Exercise aim >> An unchanged copy of each entry below is needed; keep the pictures out of it.

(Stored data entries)
'''

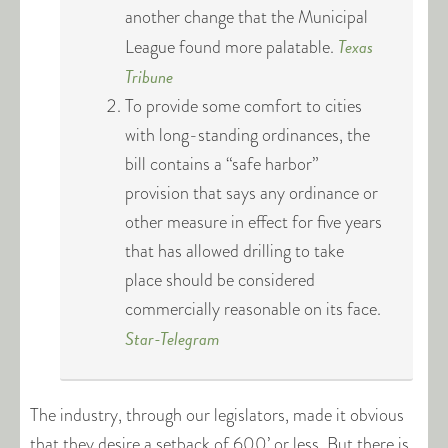
another change that the Municipal
Texas
League found more palatable.
Tribune
To provide some comfort to cities
with long-standing ordinances, the
bill contains a “safe harbor”
provision that says any ordinance or
other measure in effect for five years
that has allowed drilling to take
place should be considered
commercially reasonable on its face.
Star-Telegram
The industry, through our legislators, made it obvious
that they desire a setback of 600’ or less. But there is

'''

Output for this task >>
another change that the Municipal
Texas
League found more palatable.
Tribune
To provide some comfort to cities
with long-standing ordinances, the
bill contains a “safe harbor”
provision that says any ordinance or
other measure in effect for five years
that has allowed drilling to take
place should be considered
commercially reasonable on its face.
Star-Telegram
The industry, through our legislators, made it obvious
that they desire a setback of 600’ or less. But there is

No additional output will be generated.